Von Sozialverband VdK Bayern e.V. - Mittwoch, 22.07.2015 - 11:05 Uhr

VdK: Patientenrechte stärken, Versorgung im Krankenhaus verbessern

Mehr Geld für gute Qualität: Das ist der Kern des Krankenhausreformgesetzes, das 2016 in Kraft treten soll. Der Sozialverband VdK begrüßt, dass Qualitätsstandards künftig ein größeres Gewicht in der Krankenhausversorgung bekommen sollen. Es müsse jedoch noch mehr dafür getan werden, dass sich die Versorgung der Patienten grundlegend verbessert.

Laut Gesetzentwurf sollen die Bundesländer künftig Krankenhäuser aus der Planung herausnehmen können, wenn die vom Gemeinsamen Bundesausschuss (G-BA) aufgestellten Qualitätskriterien nicht eingehalten werden. Das heißt: Kliniken, die schlecht arbeiten, könnten geschlossen werden. Grundsätzlich bemängelt der VdK, dass der Entwurf keine generelle Neuausrichtung der Krankenhausplanung vorsieht. So sei die Planung nach Betten kein wirksames Instrument, sondern die Qualität müsse im Vordergrund stehen.

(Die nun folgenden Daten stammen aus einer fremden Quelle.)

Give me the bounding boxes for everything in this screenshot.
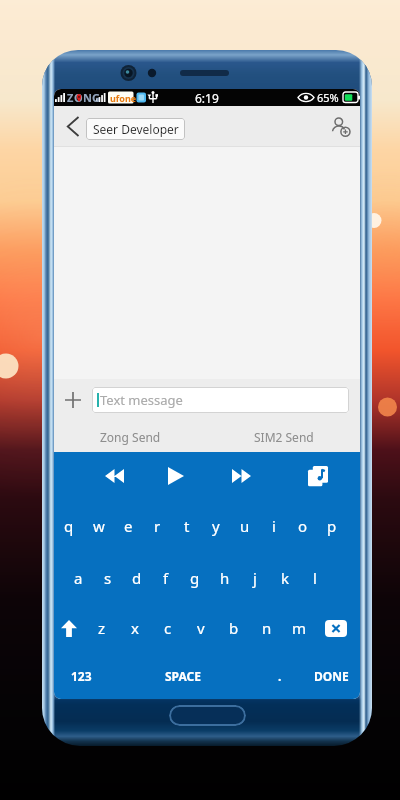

„Es muss darum gehen, dass eine schlechte Leistung gar nicht erst angeboten wird. Patienten müssen die bestmögliche medizinische Versorgung bekommen, und zwar überall in Deutschland“, betont VdK-Präsidentin Ulrike Mascher. Sie müssen sich darauf verlassen können, dass Operationen und Behandlungen nur dann vorgenommen werden, wenn sie medizinisch sinnvoll sind. Deshalb sollen bundeseinheitliche Qualitätsmindeststandards vorgegeben werden. Der VdK erachtet das Bestreben, dass sich mehr Kliniken spezialisieren, für sinnvoll.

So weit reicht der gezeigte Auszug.